The Coast to Coast Athletic Conference, formerly the Capital Athletic Conference, sponsors 18 sports in which 21 (8 current) athletic programs have competed in. Up until the 2019–20 season, championships were under the branding Capital Athletic Conference (CAC), from the 2020–21 season on, championships are under the Coast to Coast Athletic Conference (C2C) branding.

==Fall sports==
===Men's cross country===
====Results====
The inaugural season of men's cross country was in the 1991-92 school year. The table below shows the Team Champions with the total number of championships won in parentheses, the team runner-up, and the individual champion along with their team.

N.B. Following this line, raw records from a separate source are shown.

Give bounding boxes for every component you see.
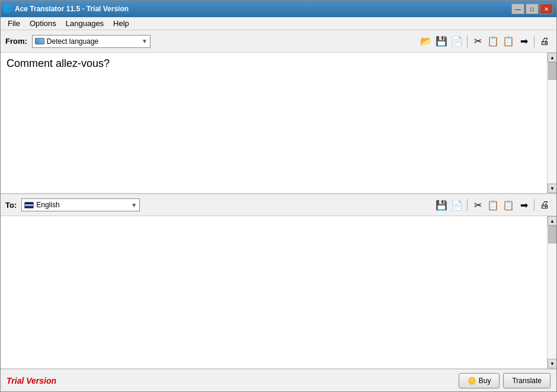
buy-label: Buy (479, 377, 491, 385)
menu-help[interactable]: Help (108, 18, 134, 29)
print-icon[interactable]: 🖨 (537, 34, 552, 49)
new-icon[interactable]: 📄 (450, 34, 464, 49)
output-scroll-thumb[interactable] (548, 226, 556, 243)
source-text-input[interactable]: Comment allez-vous? (1, 53, 547, 193)
save2-icon[interactable]: 💾 (434, 198, 449, 212)
from-language-select[interactable]: Detect language ▼ (32, 35, 151, 48)
to-language-select[interactable]: English ▼ (21, 198, 140, 211)
to-dropdown-arrow-icon: ▼ (131, 202, 137, 208)
output-scroll-track[interactable] (548, 226, 556, 359)
to-language-label: English (36, 201, 59, 209)
arrow-icon[interactable]: ➡ (517, 34, 531, 49)
output-scrollbar[interactable]: ▲ ▼ (547, 216, 556, 368)
titlebar-left: 🌐 Ace Translator 11.5 - Trial Version (3, 5, 129, 13)
separator-4 (534, 199, 534, 211)
lower-toolbar-icons: 💾 📄 ✂ 📋 📋 ➡ 🖨 (434, 198, 552, 212)
menu-file[interactable]: File (3, 18, 25, 29)
open-icon[interactable]: 📂 (419, 34, 433, 49)
scroll-thumb[interactable] (548, 62, 556, 80)
bottom-buttons: 🪙 Buy Translate (459, 373, 550, 388)
output-text-container: ▲ ▼ (1, 216, 556, 369)
output-scroll-down-button[interactable]: ▼ (548, 359, 556, 368)
print2-icon[interactable]: 🖨 (537, 198, 552, 212)
output-text-input[interactable] (1, 216, 547, 368)
from-language-label: Detect language (47, 37, 98, 46)
app-icon: 🌐 (3, 5, 12, 13)
english-flag-icon (24, 202, 34, 208)
detect-flag-icon (35, 38, 44, 44)
translate-label: Translate (512, 377, 542, 385)
copy2-icon[interactable]: 📋 (486, 198, 500, 212)
bottom-bar: Trial Version 🪙 Buy Translate (1, 369, 556, 391)
scroll-track[interactable] (548, 62, 556, 184)
from-dropdown-arrow-icon: ▼ (142, 38, 148, 44)
scroll-up-button[interactable]: ▲ (548, 53, 556, 62)
separator-2 (534, 36, 534, 47)
titlebar-controls: — □ ✕ (511, 4, 553, 14)
source-text-container: Comment allez-vous? ▲ ▼ (1, 53, 556, 194)
source-scrollbar[interactable]: ▲ ▼ (547, 53, 556, 193)
copy-icon[interactable]: 📋 (486, 34, 500, 49)
cut2-icon[interactable]: ✂ (470, 198, 485, 212)
cut-icon[interactable]: ✂ (470, 34, 485, 49)
window-title: Ace Translator 11.5 - Trial Version (15, 5, 129, 13)
menubar: File Options Languages Help (1, 17, 556, 30)
trial-version-label: Trial Version (7, 376, 459, 385)
top-toolbar-icons: 📂 💾 📄 ✂ 📋 📋 ➡ 🖨 (419, 34, 552, 49)
menu-options[interactable]: Options (25, 18, 61, 29)
close-button[interactable]: ✕ (540, 4, 553, 14)
new2-icon[interactable]: 📄 (450, 198, 464, 212)
titlebar: 🌐 Ace Translator 11.5 - Trial Version — … (1, 1, 556, 17)
output-scroll-up-button[interactable]: ▲ (548, 216, 556, 226)
coin-icon: 🪙 (468, 377, 476, 385)
separator-1 (467, 36, 468, 47)
main-window: 🌐 Ace Translator 11.5 - Trial Version — … (0, 0, 557, 392)
scroll-down-button[interactable]: ▼ (548, 184, 556, 193)
from-label: From: (5, 37, 27, 46)
top-toolbar: From: Detect language ▼ 📂 💾 📄 ✂ 📋 📋 ➡ 🖨 (1, 30, 556, 53)
lower-toolbar: To: English ▼ 💾 📄 ✂ 📋 📋 ➡ 🖨 (1, 194, 556, 216)
paste2-icon[interactable]: 📋 (501, 198, 516, 212)
maximize-button[interactable]: □ (526, 4, 539, 14)
arrow2-icon[interactable]: ➡ (517, 198, 531, 212)
menu-languages[interactable]: Languages (61, 18, 108, 29)
minimize-button[interactable]: — (511, 4, 524, 14)
paste-icon[interactable]: 📋 (501, 34, 516, 49)
translate-button[interactable]: Translate (503, 373, 550, 388)
save-icon[interactable]: 💾 (434, 34, 449, 49)
separator-3 (467, 199, 468, 211)
to-label: To: (5, 201, 17, 210)
buy-button[interactable]: 🪙 Buy (459, 373, 500, 388)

| Season | Team champion | Team runner-up | Individual champion |
|---|---|---|---|
| 1991 | Mary Washington | Catholic (DC) | Chris Boelke Catholic (DC) |
| 1992 | Mary Washington (2) | Gallaudet | Murray Chesno Mary Washington |
| 1993 | Mary Washington (3) | Salisbury | Jeff Hankins Salisbury |
| 1994 | Mary Washington (4) | Salisbury | Chris Meno Goucher |
| 1995 | Mary Washington (5) | Salisbury | Jon Gates Mary Washington |
| 1996 | Mary Washington (6) | Salisbury | Jon Gates Mary Washington |
| 1997 | Salisbury | Mary Washington | Jeff Olenick Goucher |
| 1998 | Mary Washington (7) | Salisbury | Stefan Kochansky York (PA) |
| 1999 | Mary Washington (8) | Salisbury | Jeff Olenick Goucher |
| 2000 | Salisbury (2) | Mary Washington | Jeff Olenick Goucher |
| 2001 | Mary Washington (9) | Salisbury | Michael Audette Catholic (DC) |
| 2002 | Salisbury (3) | Mary Washington | Michael Audette Catholic (DC) |
| 2003 | Salisbury (4) | Mary Washington | Tristan Gilbert Salisbury |
| 2004 | Mary Washington (10) | Salisbury | Todd Kronenberg Mary Washington |
| 2005 | Salisbury (5) | Mary Washington | Scott Koehler Salisbury |
| 2006 | Salisbury (6) | Mary Washington | Frank DeVar Mary Washington |
| 2007 | Salisbury (7) | Mary Washington | Chris Barnard Salisbury |
| 2008 | Salisbury (8) | Mary Washington | Chris Barnard Salisbury |
| 2009 | Mary Washington (11) | Salisbury | Chris Barnard Salisbury |
| 2010 | Salisbury (9) | Mary Washington | Chris Barnard Salisbury |
| 2011 | York (PA) | Mary Washington | Daniel Ache Mary Washington |
| 2012 | York (PA) (2) | Mary Washington | Jeff Branson Mary Washington |
| 2013 | York (PA) (3) | Christopher Newport | Nick Eghtessad Mary Washington |
| 2014 | Salisbury (10) | Christopher Newport | Thomas Burke Salisbury |
| 2015 | Christopher Newport | York (PA) | Andrew Benfer Christopher Newport |
| 2016 | Christopher Newport (2) | York (PA) | Grant Dell York (PA) |
| 2017 | Christopher Newport (3) | York (PA) | Grant Dell York (PA) |
| 2018 | York (PA) (4) | Christopher Newport | Clark Edwards Christopher Newport |
| 2019 | York (PA) (5) | Christopher Newport | Mike Myers Southern Virginia |
| 2020 | Cancelled due to the COVID-19 pandemic |  |  |
| 2021 | UC Santa Cruz (1) | Christopher Newport | Eric Jackson UC Santa Cruz |
| 2022 | UC Santa Cruz (2) | Christopher Newport | Eric Jackson UC Santa Cruz |
| 2023 | UC Santa Cruz (3) | Christopher Newport | Eric Jackson UC Santa Cruz |
| 2024 | UC Santa Cruz (4) | Christopher Newport | Luke Holland UC Santa Cruz |
| 2025 | UC Santa Cruz (5) | Salisbury | Luke Holland UC Santa Cruz |

====Championship records====
Currently University of Mary Washington has the most team championships with 11, and Mary Washington and Salisbury University are tied for the most individual champions with 8 each. The table below shows the counts for the number of team championships and individual championships won per team, as well as the years that each team won the team championship.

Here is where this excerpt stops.